# STEROIDS FORUM > IGF-1 LR3, HGH, and INSULIN QUESTIONS >  HGH vs. Sermorelin

## Mephist0

Hi all,

I have done HGH in the past but it is pretty $$$ so to save money I bought Sermorelin. I have heard that this is not as strong as HGH, and you should take a little more, but I am not sure what that equals.

I am 6'2" 240 and starting a cutting phase to get to 215. Normally I go to 25 in an insulin needle with HGH.

Any help you could give would be greatly appreciated.

----------


## Gear

Sermorelin does work, but it's no way as effective as the regular HGH most people use.

-Gear

----------


## Mephist0

The one I have is injectable, does that boost it's effectiveness at all? I with HGH were not so expensize, I get good results with it, but I just can't stick with it $$$ wise

----------


## Folkwolf101

> The one I have is injectable, does that boost it's effectiveness at all?

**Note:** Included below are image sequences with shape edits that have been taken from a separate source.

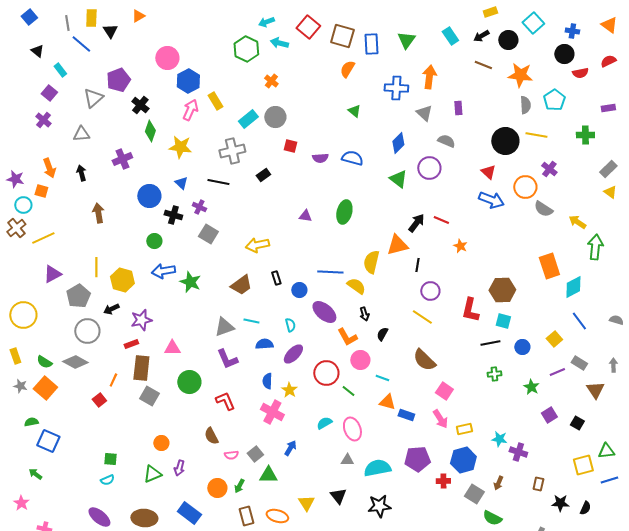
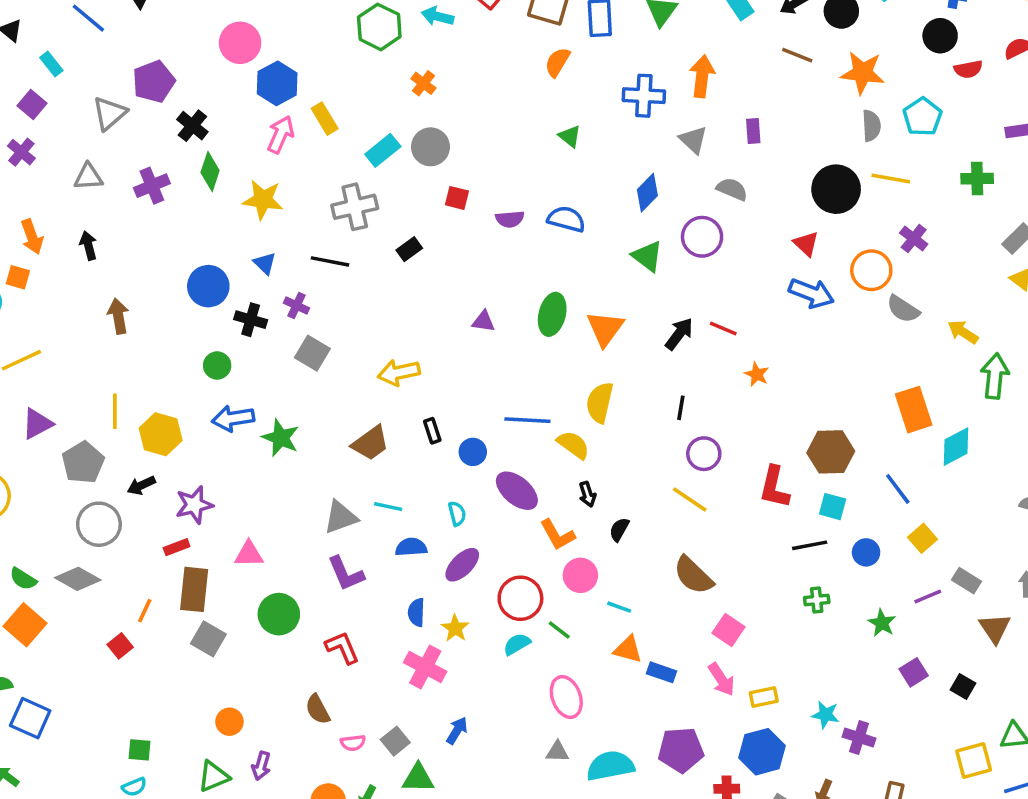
purple cross: (122, 159) -> (152, 186), moved
orange triangle: (397, 245) -> (605, 328), moved, turned -40
blue line: (579, 321) -> (898, 489), moved
cyan semicircle: (324, 423) -> (517, 644), moved

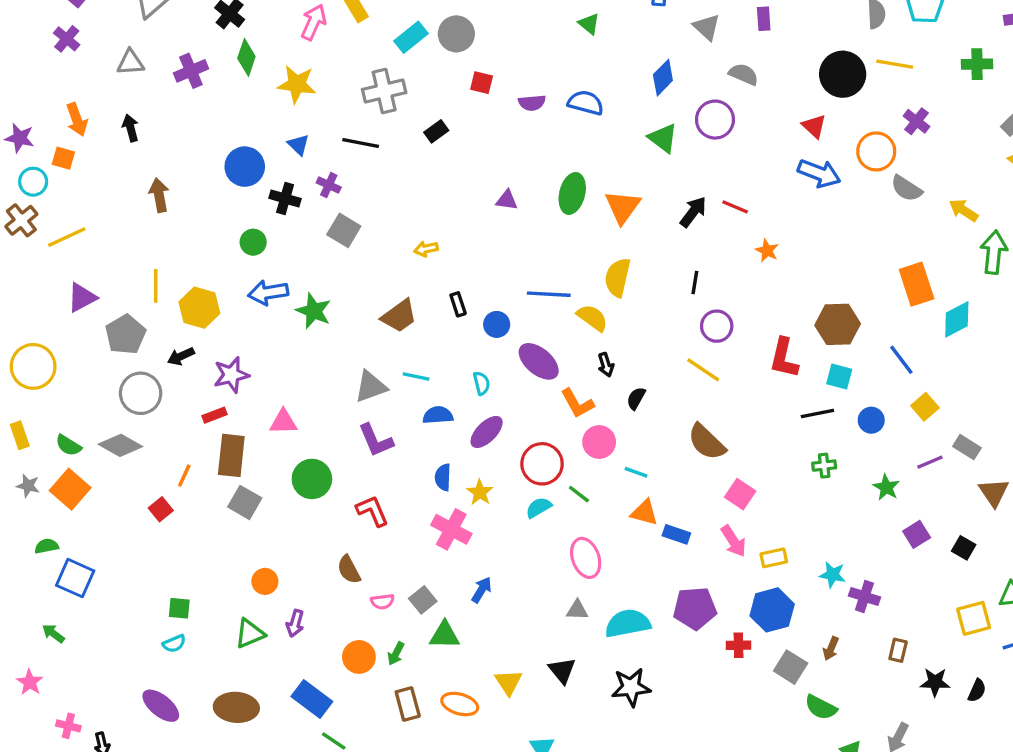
yellow arrow: (399, 373) -> (426, 249), size x0.6

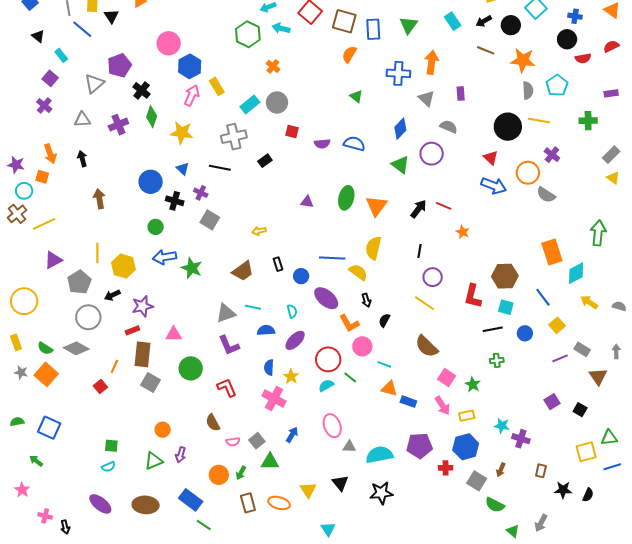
yellow arrow: (964, 210) -> (589, 302), moved
green star: (886, 487) -> (473, 385), moved
green semicircle: (47, 546) -> (17, 422), moved
pink ellipse: (586, 558) -> (332, 426), moved

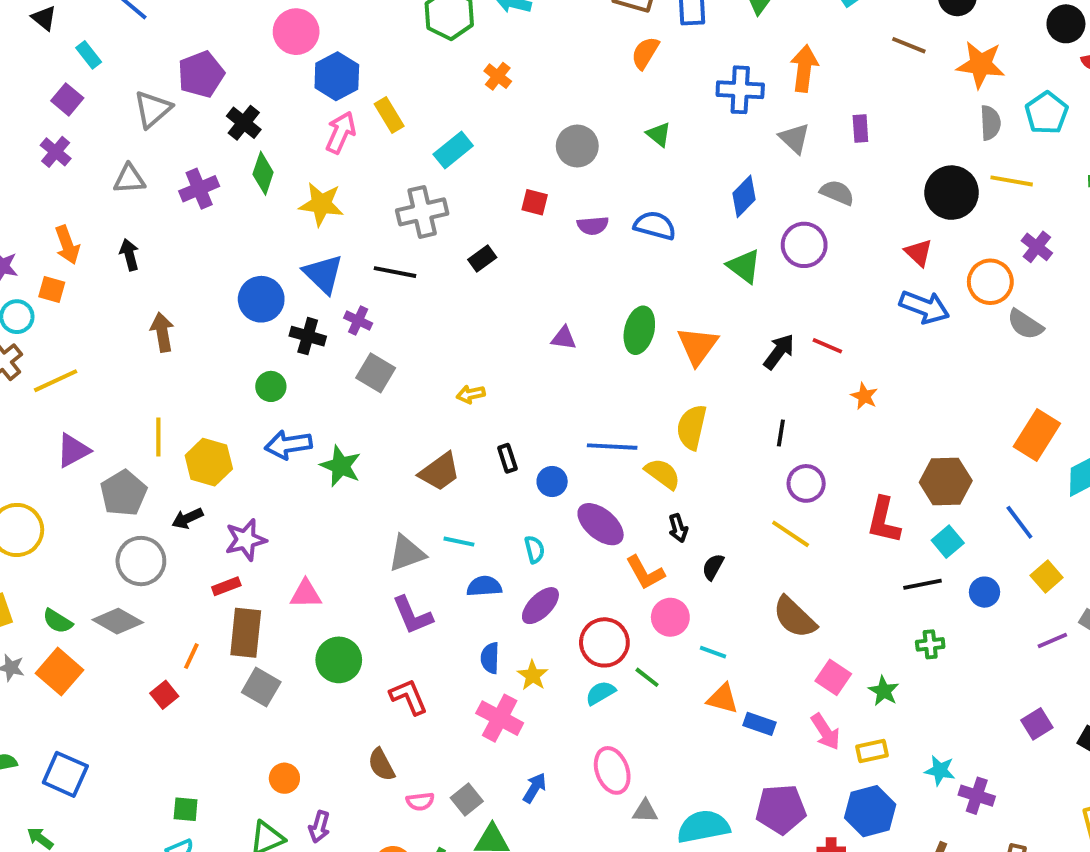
gray circle: (277, 102) -> (577, 146), moved
blue triangle: (183, 169) -> (323, 274), size x1.6
orange rectangle: (552, 252) -> (1037, 435), turned 50
cyan square: (506, 307) -> (948, 542), turned 35

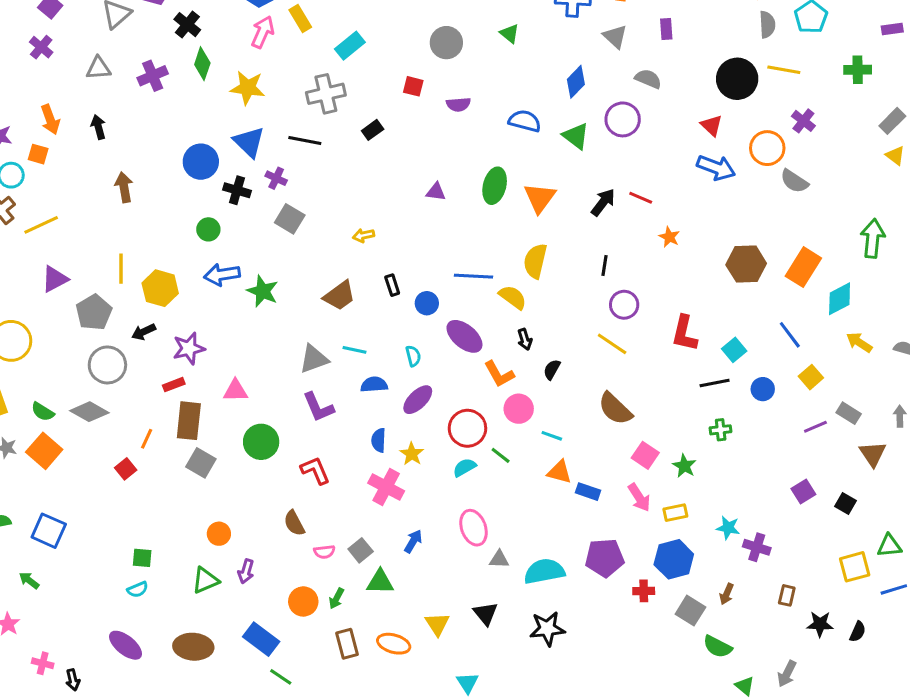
blue semicircle: (655, 226) -> (525, 121), moved
brown hexagon: (946, 481) -> (746, 264), moved

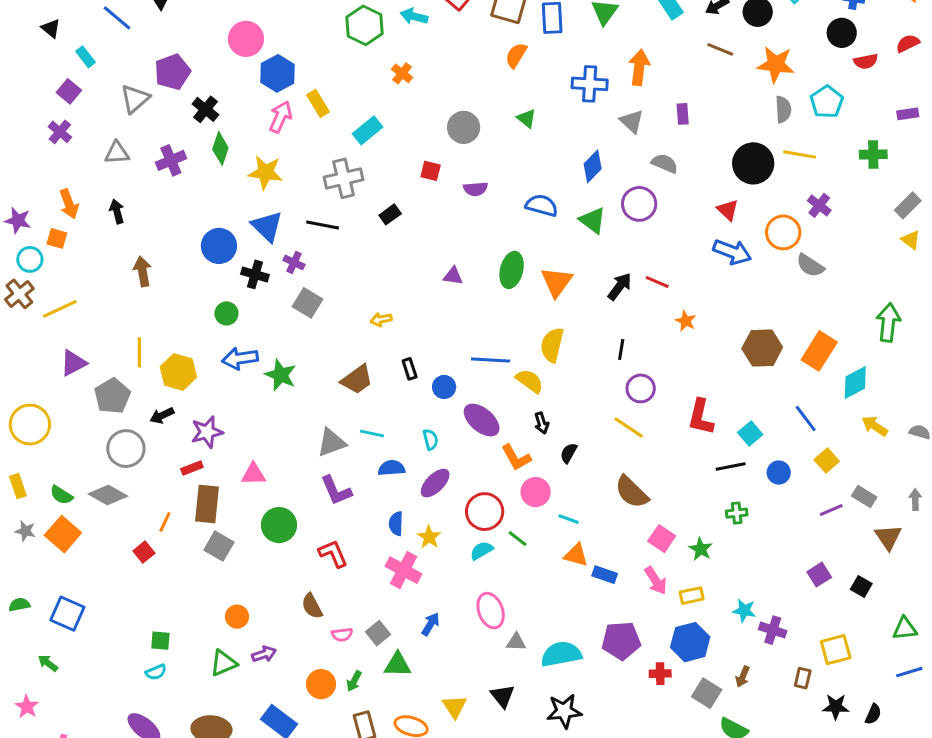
yellow square: (855, 567) -> (836, 650), moved
purple arrow: (246, 571) -> (264, 654), turned -125

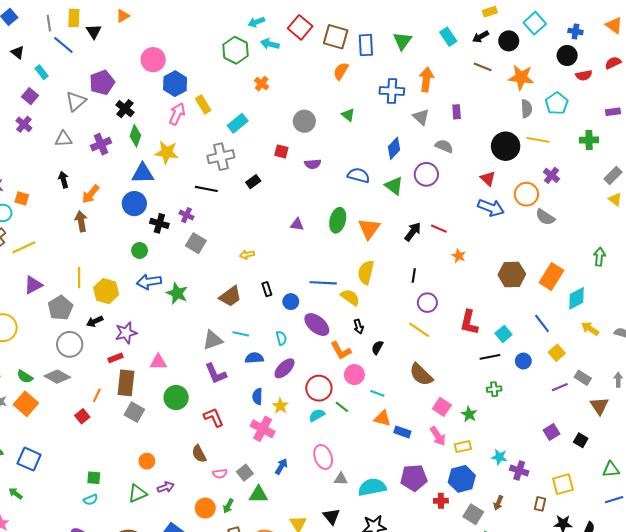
orange arrow: (69, 204) -> (91, 194), moved, turned 60
blue triangle: (267, 226) -> (143, 173), moved, turned -45
green arrow: (888, 322) -> (599, 257), size x0.7

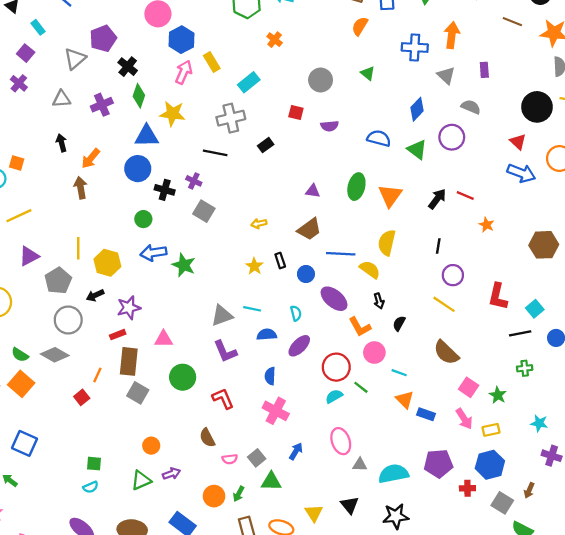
brown trapezoid: (230, 296) -> (309, 229), moved
yellow star: (280, 406) -> (254, 266), moved
orange triangle: (383, 418) -> (405, 400), turned 30
cyan star: (499, 457) -> (539, 423), moved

I with HGH were not so expensize, I get good results with it, but I just can't stick with it $$$ wise


*I take Sermorline every night and love it.* I supplement it with a big shot of B12 once a week. I have great energy and love my gym workouts all the more. Sermorlin is not nearly as good nor as intense as other forms of hgh, but it certainly has a good noticable effect. My reservations are in the price (incredibly expensive) and in its general audience, very few of whom consider themselves athletes. Sermorline is designed for people getting up there in age and who have grave hormonal deficiencies. Thus, it is meant to be a light and controlled substance. When I finish my 6 month supply, I will definitely be looking into something more intense, so that I might amp up my bodybuilding. I have been hearing good things about generic blue tops from China.  :Aajack:

----------


## Mephist0

Hi Folkwolf101, how much are you taking and how often?

----------


## Folkwolf101

> Hi Folkwolf101, how much are you taking and how often?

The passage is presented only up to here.